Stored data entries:
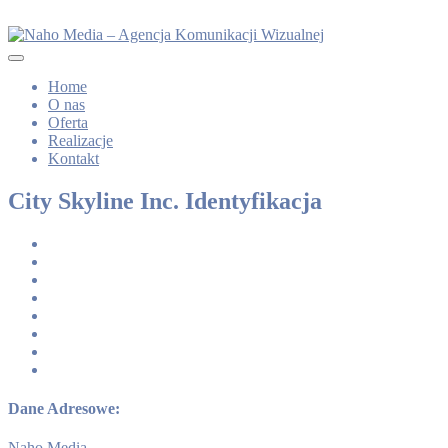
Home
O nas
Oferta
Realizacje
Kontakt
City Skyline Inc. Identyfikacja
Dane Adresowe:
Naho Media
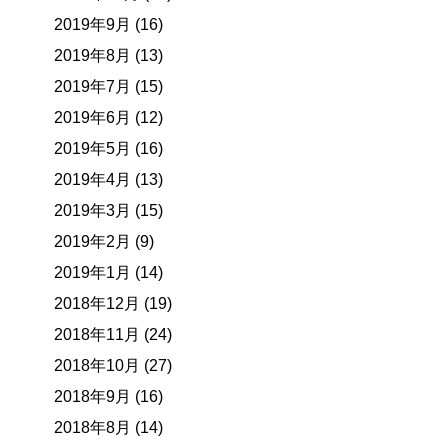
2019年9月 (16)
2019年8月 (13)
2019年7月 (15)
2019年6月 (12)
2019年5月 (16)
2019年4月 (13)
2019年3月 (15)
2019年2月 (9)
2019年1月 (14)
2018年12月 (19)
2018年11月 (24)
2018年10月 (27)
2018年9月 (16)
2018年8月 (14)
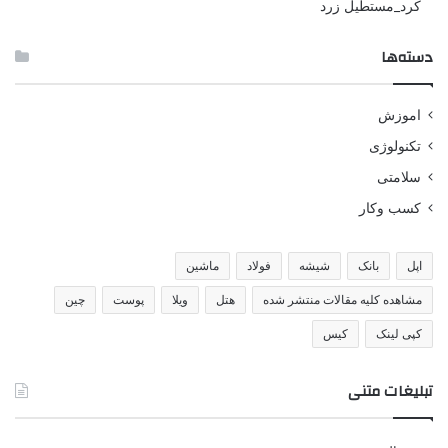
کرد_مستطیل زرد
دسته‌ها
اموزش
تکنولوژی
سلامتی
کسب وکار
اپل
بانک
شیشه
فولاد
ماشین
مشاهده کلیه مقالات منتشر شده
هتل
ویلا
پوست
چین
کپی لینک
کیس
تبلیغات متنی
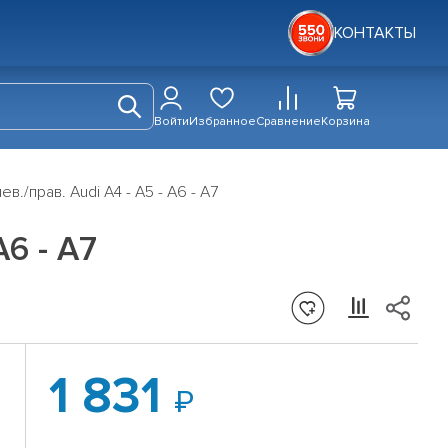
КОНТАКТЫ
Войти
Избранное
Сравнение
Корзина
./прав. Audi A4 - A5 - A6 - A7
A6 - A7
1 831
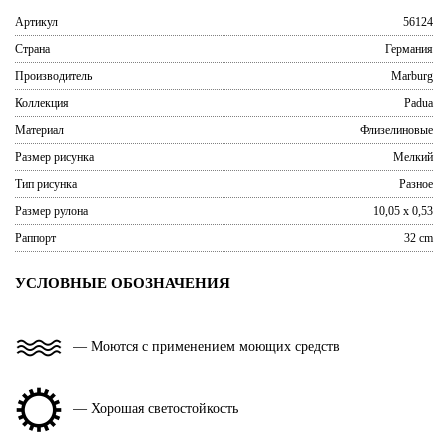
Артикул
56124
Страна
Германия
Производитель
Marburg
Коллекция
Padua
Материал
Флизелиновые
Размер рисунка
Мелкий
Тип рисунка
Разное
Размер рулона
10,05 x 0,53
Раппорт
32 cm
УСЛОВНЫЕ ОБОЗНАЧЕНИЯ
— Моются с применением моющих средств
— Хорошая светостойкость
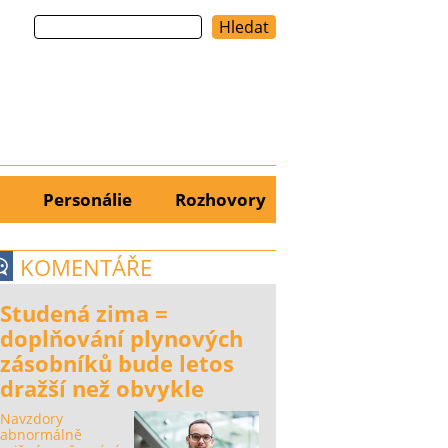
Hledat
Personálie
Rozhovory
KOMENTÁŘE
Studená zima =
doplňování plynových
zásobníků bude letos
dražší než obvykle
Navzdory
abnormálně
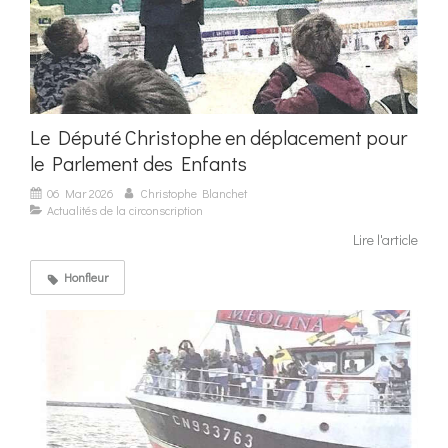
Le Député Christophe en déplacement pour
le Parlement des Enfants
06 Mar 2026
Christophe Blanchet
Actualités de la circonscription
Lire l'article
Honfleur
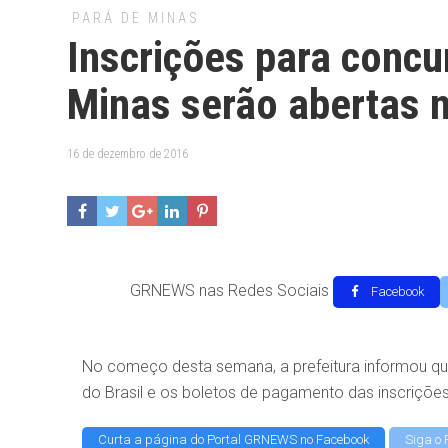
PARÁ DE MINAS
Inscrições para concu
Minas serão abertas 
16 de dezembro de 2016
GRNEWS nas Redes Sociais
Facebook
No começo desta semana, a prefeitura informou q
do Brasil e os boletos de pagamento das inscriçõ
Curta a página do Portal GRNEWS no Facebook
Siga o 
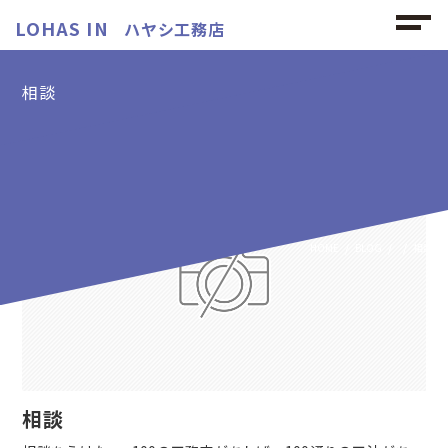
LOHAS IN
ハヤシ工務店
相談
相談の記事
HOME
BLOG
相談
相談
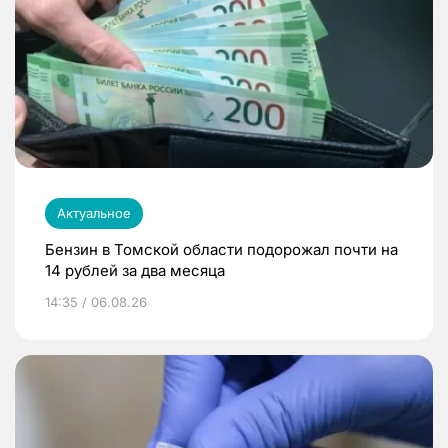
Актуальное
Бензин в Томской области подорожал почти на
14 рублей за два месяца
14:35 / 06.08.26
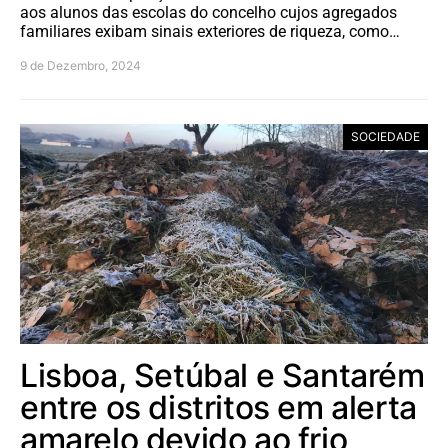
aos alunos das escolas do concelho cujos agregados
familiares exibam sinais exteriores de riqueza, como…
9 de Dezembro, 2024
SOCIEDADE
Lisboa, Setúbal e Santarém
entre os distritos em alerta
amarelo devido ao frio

**Description of the task**:
Lines with the word "Christophe" in them are the answer; report each one from the data.

**Task output**:
Le Député Christophe en déplacement pour
Christophe Blanchet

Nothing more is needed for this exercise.